This configuration may improve pumping efficiency as the zonal
isolation device 200 is pumped or run into the wellbore 120. In
certain embodiments, this configuration may reduce the chance of a
"preset," where the zonal isolation device 200 sets prior to
reaching the target location.
[0058] For example, in certain embodiments, one or more components
of the zonal isolation device 200 may include a pump-down ring. A
pump-down ring may, in certain embodiments, be a portion of a
component of the zonal isolation device 200 or the setting tool
adapter kit 160 with an increased outer diameter relative to at
least one other portion of the component. For example, as depicted
in FIG. 11, the sealing element 100 may include a pump-down ring
portion 103 having an increased outer diameter relative to the rest
of the sealing element 100. In certain embodiments, pump-down rings
may increase pump down efficiency for the zonal isolation device
200.
[0059] With reference to FIGS. 14 and 15 the anchoring assembly 215
may include a one-piece expandable collar 220 with one or more
scarf cuts 233 that allow the expandable collar 220 to radially
expand as it moves with respect to the wedge 180, the end element
170, or both.
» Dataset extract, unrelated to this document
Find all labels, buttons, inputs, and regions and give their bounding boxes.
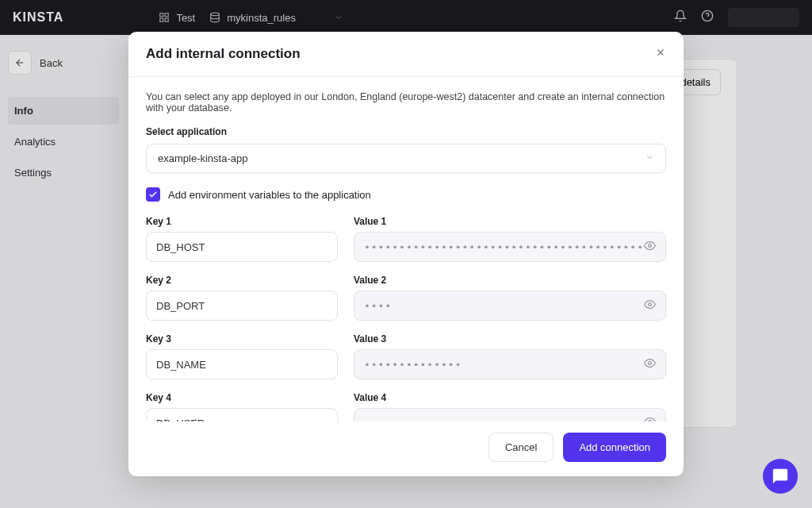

In such embodiments the expandable collar 220 may
include a generally annular body 230, an upper tapered surface 231
and a lower tapered surface 232. The upper tapered surface 231 may
be configured to engage with and receive the wedge 180, depicted
with a single frustoconical surface 182. The lower tapered surface
232 may, in certain embodiments, be configured to engage with and
receive the end element 170. One or more scarf cuts 233 may be
defined in the body 230 and extend at least partially between a
first end 234 and a second end 235 of the expandable collar 220. A
scarf cut 233 is generally a spiral or helically extending cut slot
in the body 230. In certain embodiments, a scarf cut 233 may extend
at least partially around the body 230 or around the circumference
of body 230 more than once. A scarf cut 233 may be created by a
variety of methods, including electrical discharge machining (EDM),
sawing, milling, turning, or by any other machining techniques that
result in the formation of a slit through the annular body 230.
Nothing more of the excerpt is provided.